EXERCISE GOAL: Print nothing beyond the line with "neden bu kadar": every line from the beginning of the data up to it, that line included, and no pictures.

MATERIAL TO PROCESS:

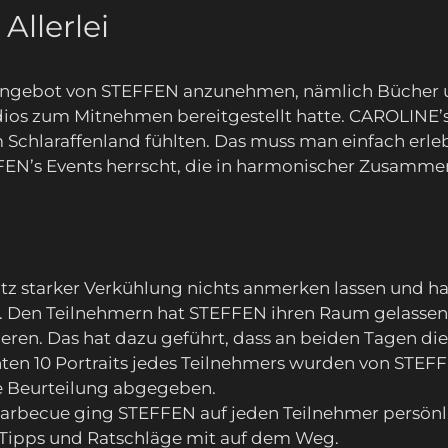
llerlei
Angebot von STEFFEN anzunehmen, nämlich Bücher un
ios zum Mitnehmen bereitgestellt hatte. CAROLINE’s
im Schlaraffenland fühlten. Das muss man einfach erl
N’s Events herrscht, die in harmonischer Zusammen
tz starker Verkühlung nichts anmerken lassen und h
Den Teilnehmern hat STEFFEN ihren Raum gelassen,
eren. Das hat dazu geführt, dass an beiden Tagen di
ten 10 Portraits jedes Teilnehmers wurden von STEFF
 Beurteilung abgegeben.
arbecue ging STEFFEN auf jeden Teilnehmer persönlic
 Tipps und Ratschläge mit auf dem Weg.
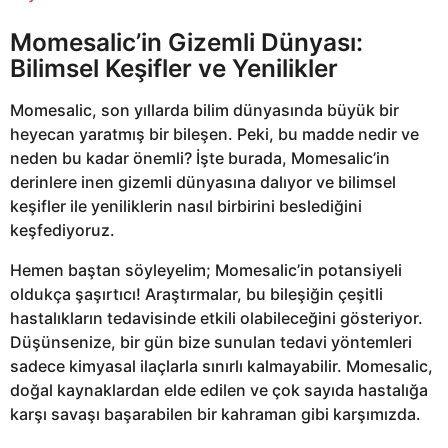
Momesalic’in Gizemli Dünyası:
Bilimsel Keşifler ve Yenilikler
Momesalic, son yıllarda bilim dünyasında büyük bir
heyecan yaratmış bir bileşen. Peki, bu madde nedir ve
neden bu kadar önemli? İşte burada, Momesalic’in
derinlere inen gizemli dünyasına dalıyor ve bilimsel
keşifler ile yeniliklerin nasıl birbirini beslediğini
keşfediyoruz.
Hemen baştan söyleyelim; Momesalic’in potansiyeli
oldukça şaşırtıcı! Araştırmalar, bu bileşiğin çeşitli
hastalıkların tedavisinde etkili olabileceğini gösteriyor.
Düşünsenize, bir gün bize sunulan tedavi yöntemleri
sadece kimyasal ilaçlarla sınırlı kalmayabilir. Momesalic,
doğal kaynaklardan elde edilen ve çok sayıda hastalığa
karşı savaşı başarabilen bir kahraman gibi karşımızda.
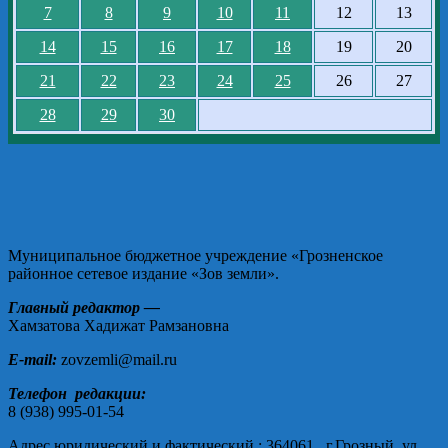
7
8
9
10
11
12
13
14
15
16
17
18
19
20
21
22
23
24
25
26
27
28
29
30
Муниципальное бюджетное учреждение «Грозненское
районное сетевое издание «Зов земли».
Главный редактор —
Хамзатова Хадижат Рамзановна
E-mail:
zovzemli@mail.ru
Телефон редакции:
8 (938) 995-01-54
Адрес юридический и фактический : 364061, г.Грозный, ул.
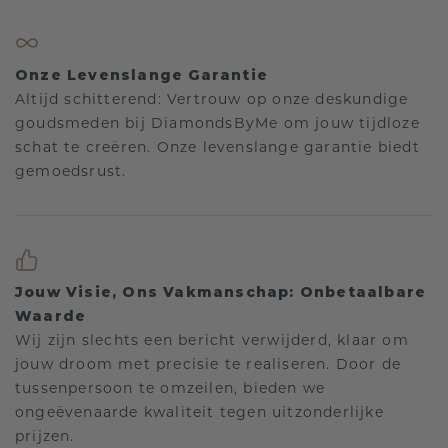
Onze Levenslange Garantie
Altijd schitterend: Vertrouw op onze deskundige
goudsmeden bij DiamondsByMe om jouw tijdloze
schat te creëren. Onze levenslange garantie biedt
gemoedsrust.
Jouw Visie, Ons Vakmanschap: Onbetaalbare
Waarde
Wij zijn slechts een bericht verwijderd, klaar om
jouw droom met precisie te realiseren. Door de
tussenpersoon te omzeilen, bieden we
ongeëvenaarde kwaliteit tegen uitzonderlijke
prijzen.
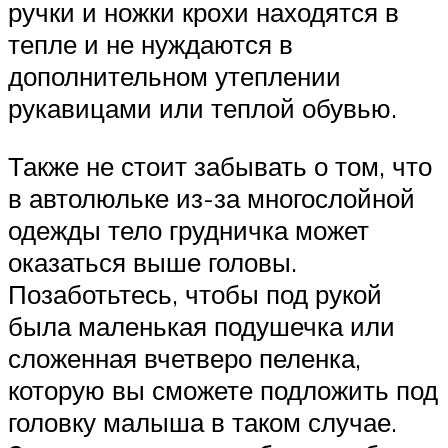
ручки и ножки крохи находятся в
тепле и не нуждаются в
дополнительном утеплении
рукавицами или теплой обувью.
Также не стоит забывать о том, что
в автолюльке из-за многослойной
одежды тело грудничка может
оказаться выше головы.
Позаботьтесь, чтобы под рукой
была маленькая подушечка или
сложенная вчетверо пеленка,
которую вы сможете подложить под
головку малыша в таком случае.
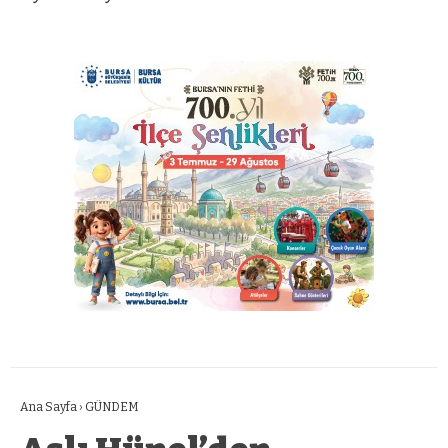
Ana Sayfa
›
GÜNDEM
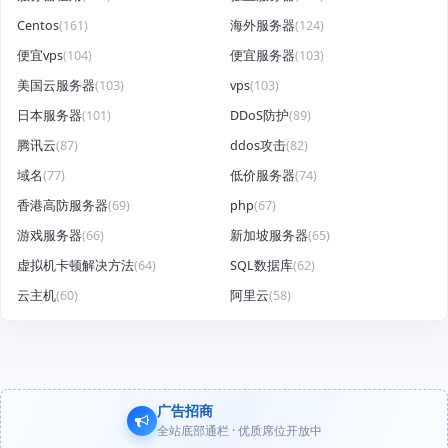
Centos
(161)
海外服务器
(124)
便宜vps
(104)
便宜服务器
(103)
美国云服务器
(103)
vps
(103)
日本服务器
(101)
DDoS防护
(89)
腾讯云
(87)
ddos攻击
(82)
域名
(77)
低价服务器
(74)
香港高防服务器
(69)
php
(67)
游戏服务器
(66)
新加坡服务器
(65)
虚拟机卡顿解决方法
(64)
SQL数据库
(62)
云主机
(60)
阿里云
(58)
广告招商
全站底部通栏 · 优质席位开放中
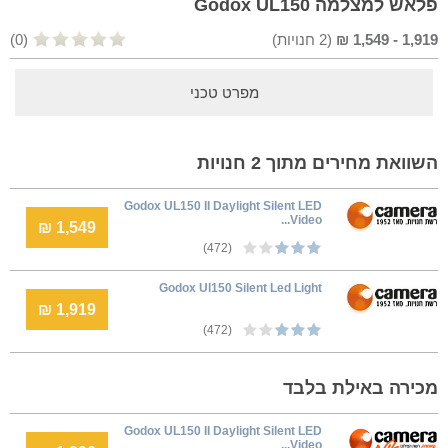
פלאש למצלמה Godox UL150
1,919
-
1,549
₪
(
2
חנויות)
(0)
מפרט טכני
השוואת מחירים מתוך 2 חנויות
Godox UL150 II Daylight Silent LED
Video...
1,549 ₪
(472)
Godox Ul150 Silent Led Light
1,919 ₪
(472)
מכירה באילת בלבד
Godox UL150 II Daylight Silent LED
Video...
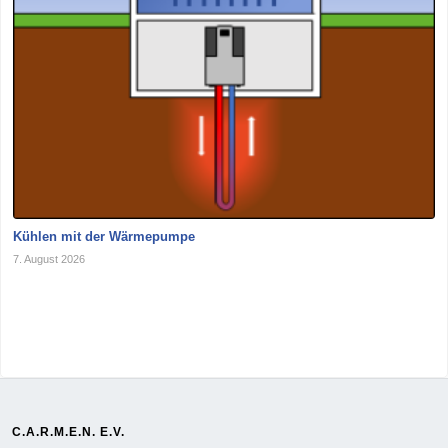
Kühlen mit der Wärmepumpe
7. August 2026
C.A.R.M.E.N. E.V.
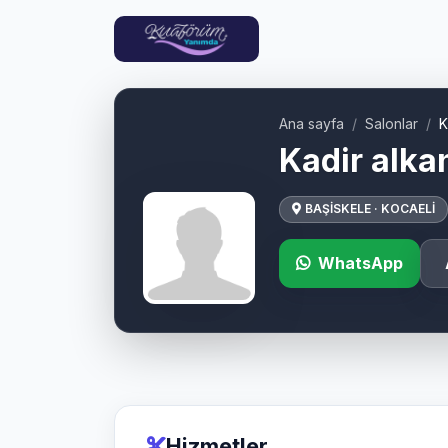
Ana sayfa
Salonlar
K
Kadir alka
BAŞİSKELE · KOCAELİ
WhatsApp
Hizmetler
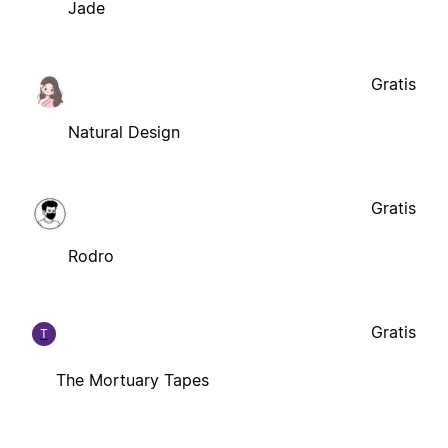
Jade
Gratis
Natural Design
Gratis
Rodro
Gratis
T
The Mortuary Tapes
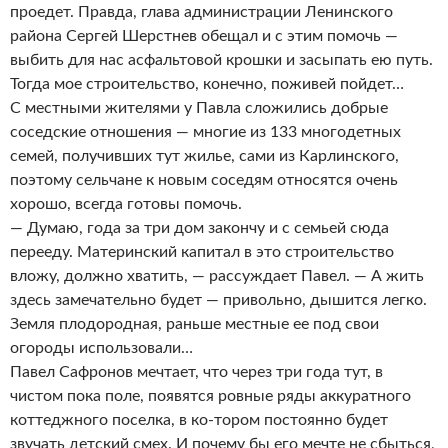
проедет. Правда, глава администрации Ленинского
района Сергей Шерстнев обещал и с этим помочь —
выбить для нас асфальтовой крошки и засыпать ею путь.
Тогда мое строительство, конечно, поживей пойдет…
С местными жителями у Павла сложились добрые
соседские отношения — многие из 133 многодетных
семей, получивших тут жилье, сами из Карлинского,
поэтому сельчане к новым соседям относятся очень
хорошо, всегда готовы помочь.
— Думаю, года за три дом закончу и с семьей сюда
перееду. Материнский капитал в это строительство
вложу, должно хватить, — рассуждает Павел. — А жить
здесь замечательно будет — привольно, дышится легко.
Земля плодородная, раньше местные ее под свои
огороды использовали…
Павел Сафронов мечтает, что через три года тут, в
чистом пока поле, появятся ровные ряды аккуратного
коттеджного поселка, в ко-тором постоянно будет
звучать детский смех. И почему бы его мечте не сбыться,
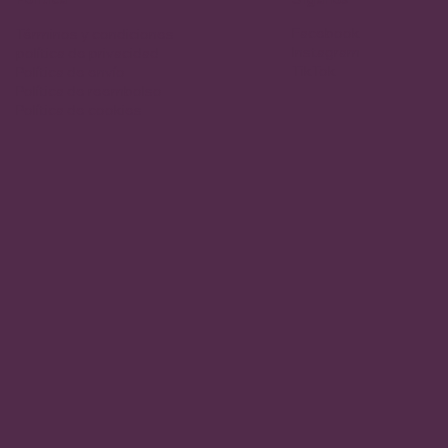
Facebook
Términos y condiciones
Instagram
política de privacidad
TikTok
Política de envío
Política de reembolso
Política de cookies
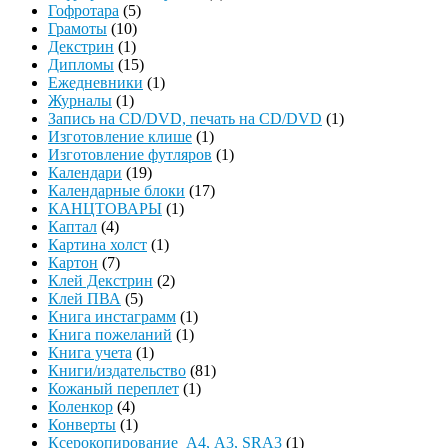
Гофротара
(5)
Грамоты
(10)
Декстрин
(1)
Дипломы
(15)
Ежедневники
(1)
Журналы
(1)
Запись на CD/DVD, печать на CD/DVD
(1)
Изготовление клише
(1)
Изготовление футляров
(1)
Календари
(19)
Календарные блоки
(17)
КАНЦТОВАРЫ
(1)
Каптал
(4)
Картина холст
(1)
Картон
(7)
Клей Декстрин
(2)
Клей ПВА
(5)
Книга инстаграмм
(1)
Книга пожеланий
(1)
Книга учета
(1)
Книги/издательство
(81)
Кожаный переплет
(1)
Коленкор
(4)
Конверты
(1)
Ксерокопирование А4, А3, SRA3
(1)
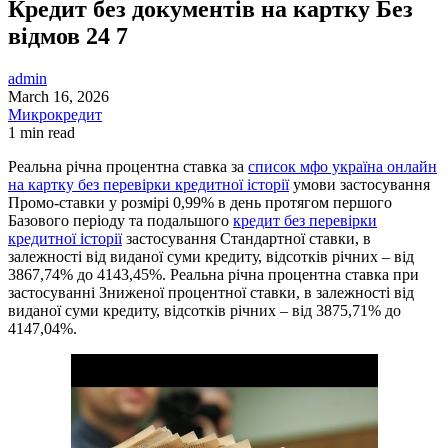
Кредит без документів на картку Без
відмов 24 7
admin
March 16, 2026
Микрокредит
1 min read
Реальна річна процентна ставка за
список мфо україна онлайн
на картку без перевірки кредитної історії
умови застосування
Промо-ставки у розмірі 0,99% в день протягом першого
Базового періоду та подальшого
кредит без перевірки
кредитної історії
застосування Стандартної ставки, в
залежності від виданої суми кредиту, відсотків річних – від
3867,74% до 4143,45%. Реальна річна процентна ставка при
застосуванні Зниженої процентної ставки, в залежності від
виданої суми кредиту, відсотків річних – від 3875,71% до
4147,04%.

FINAL ANSWER:
llerlei
Angebot von STEFFEN anzunehmen, nämlich Bücher un
ios zum Mitnehmen bereitgestellt hatte. CAROLINE’s
im Schlaraffenland fühlten. Das muss man einfach erl
N’s Events herrscht, die in harmonischer Zusammen
tz starker Verkühlung nichts anmerken lassen und h
Den Teilnehmern hat STEFFEN ihren Raum gelassen,
eren. Das hat dazu geführt, dass an beiden Tagen di
ten 10 Portraits jedes Teilnehmers wurden von STEFF
 Beurteilung abgegeben.
arbecue ging STEFFEN auf jeden Teilnehmer persönlic
 Tipps und Ratschläge mit auf dem Weg.
Momesalic’in Gizemli Dünyası:
Bilimsel Keşifler ve Yenilikler
Momesalic, son yıllarda bilim dünyasında büyük bir
heyecan yaratmış bir bileşen. Peki, bu madde nedir ve
neden bu kadar önemli? İşte burada, Momesalic’in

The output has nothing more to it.